The Wolf Trap Opera Company (sometimes abbreviated WTOC) was founded in 1971 as part of the program of the Wolf Trap Foundation located near the Wolf Trap National Park for the Performing Arts in Fairfax County, Virginia. The company is a residency and training program for aspiring opera professionals, with its major production being a summer opera festival.

==Mission and development==
The company's mission is to discover and develop talent in the opera field and to serve young singers by giving them training and performance experience with opera productions, concerts and recitals each summer at the Filene Center and The Barns at Wolf Trap. Productions also feature the work of rising directors, conductors, designers, coaches, stage managers, scenic artists, and technicians.

The company typically presents three operas at the Filene Center and/or The Barns at Wolf Trap. In addition, recitals and other performances take place. Wolf Trap Opera also regularly presents operatic rarities in full production.

==Achievements==
Over 90% of recent Filene Young Artists are working as professional singers. Among notable alumni are Stephanie Blythe (1995 and 1996), Lawrence Brownlee (2001), Elizabeth Futral (1991), Denyce Graves (1989), Christine Goerke (1995), Nathan Gunn (1994 and 1995), Beverly Hoch (1980), Lisa Hopkins (2007), Michael Maniaci (2002), Simon O'Neill (2003), Dawn Upshaw (1985), Jennifer Larmore (1983), Mark Delavan (1988), Paul Austin Kelly (1987), James Maddalena (1975, 1976, and 1977), Mary Dunleavy (1993 and 1994), Robert Orth (1975, 1976, and 1979), Rockwell Blake (1974 and 1976), Richard Croft (1985), and Anna Christy (2000 and 2001).

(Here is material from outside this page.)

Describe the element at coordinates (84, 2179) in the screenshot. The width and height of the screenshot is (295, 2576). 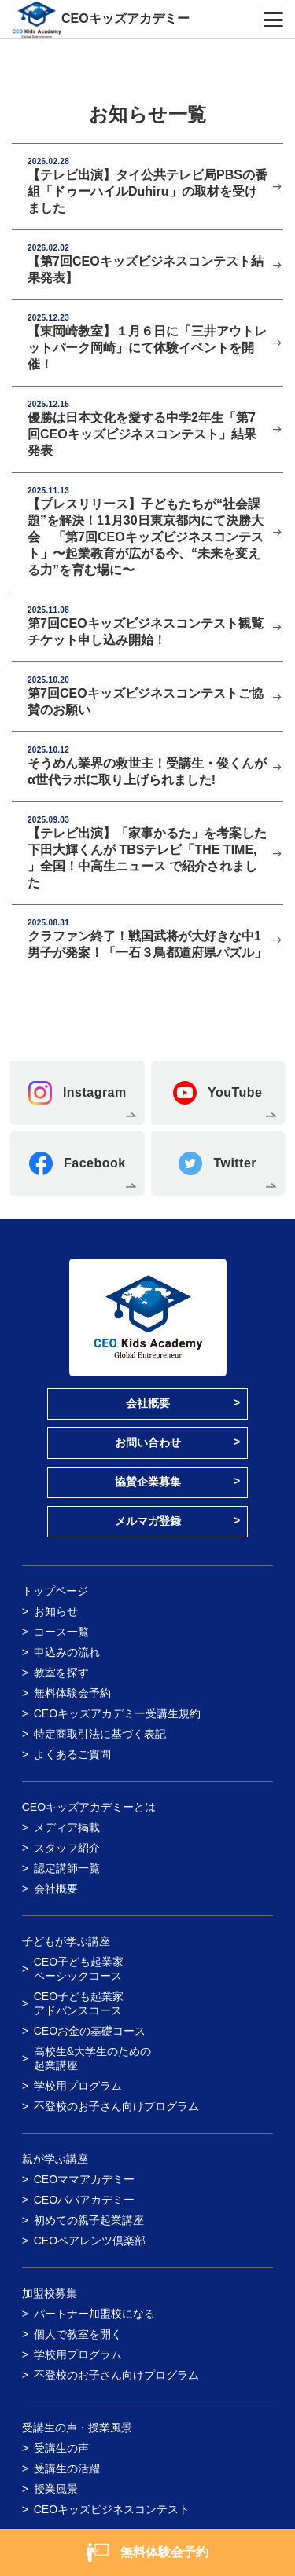
I see `CEOママアカデミー` at that location.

In December 2009, the Company's 2007 live recording of John Musto's Volpone was nominated for a Grammy Award in the category of Best Opera Recording.

==Commissioned composers==
Lee Anne Myslewski, vice-president for opera and classical programming at Wolf Trap, conceived of the UNTRAPPED series of programming in 2016 and has featured artistic partnerships with the Shakespeare Theatre, Taffety Punk, Halcyon, AMP at Strathmore, as well as ongoing partnerships with The Phillips Collection, the Library of Congress and the National Orchestral Institute + Festival. Under the direction of Myslewski, Wolf Trap Foundation for the Performing Arts has commissioned new works by living composers including Caroline Shaw, Derek Bermel, Edward W. Hardy, Jake Heggie, John Musto, Mark Campbell, Mark-Anthony Turnage and Samuel Adler.